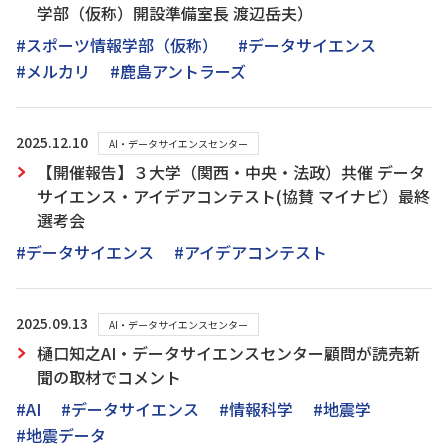
学部（仮称）開設準備室長 渡辺岳夫）
#スポーツ情報学部（仮称）
#データサイエンス
#メルカリ
#鹿島アントラーズ
2025.12.10
AI・データサイエンスセンター
【開催報告】３大学（関西・中央・法政）共催 データ
サイエンス・アイデアコンテスト(協賛 マイナビ）最終
選考会
#データサイエンス
#アイデアコンテスト
2025.09.13
AI・データサイエンスセンター
樋口知之AI・データサイエンスセンター顧問が読売新
聞の取材でコメント
#AI
#データサイエンス
#情報科学
#地震学
#地震データ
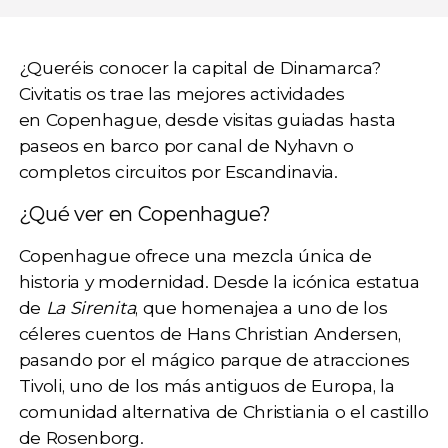
¿Queréis conocer la capital de Dinamarca?
Civitatis os trae las
mejores actividades
en Copenhague
, desde visitas guiadas hasta
paseos en barco por canal de Nyhavn o
completos circuitos por Escandinavia.
¿Qué ver en Copenhague?
Copenhague ofrece una mezcla única de
historia y modernidad. Desde la icónica
estatua
de
La Sirenita
, que homenajea a uno de los
céleres cuentos de Hans Christian Andersen,
pasando por el mágico parque de atracciones
Tivoli, uno de los más antiguos de Europa, la
comunidad alternativa de Christiania
o el castillo
de Rosenborg.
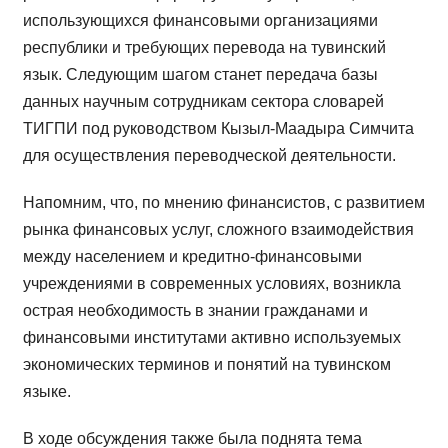
использующихся финансовыми организациями
республики и требующих перевода на тувинский
язык. Следующим шагом станет передача базы
данных научным сотрудникам сектора словарей
ТИГПИ под руководством Кызыл-Маадыра Симчита
для осуществления переводческой деятельности.
Напомним, что, по мнению финансистов, с развитием
рынка финансовых услуг, сложного взаимодействия
между населением и кредитно-финансовыми
учреждениями в современных условиях, возникла
острая необходимость в знании гражданами и
финансовыми институтами активно используемых
экономических терминов и понятий на тувинском
языке.
В ходе обсуждения также была поднята тема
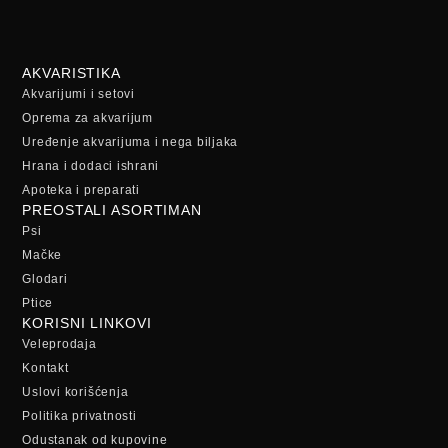
AKVARISTIKA
Akvarijumi i setovi
Oprema za akvarijum
Uređenje akvarijuma i nega biljaka
Hrana i dodaci ishrani
Apoteka i preparati
PREOSTALI ASORTIMAN
Psi
Mačke
Glodari
Ptice
KORISNI LINKOVI
Veleprodaja
Kontakt
Uslovi korišćenja
Politika privatnosti
Odustanak od kupovine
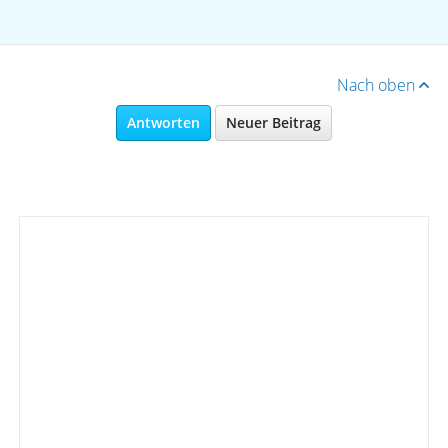
Nach oben
Antworten
Neuer Beitrag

### Task description
Copy out each line of the material in which the word "Copenhague" turns up.

### Task solution
en Copenhague
¿Qué ver en Copenhague?
Copenhague ofrece una mezcla única de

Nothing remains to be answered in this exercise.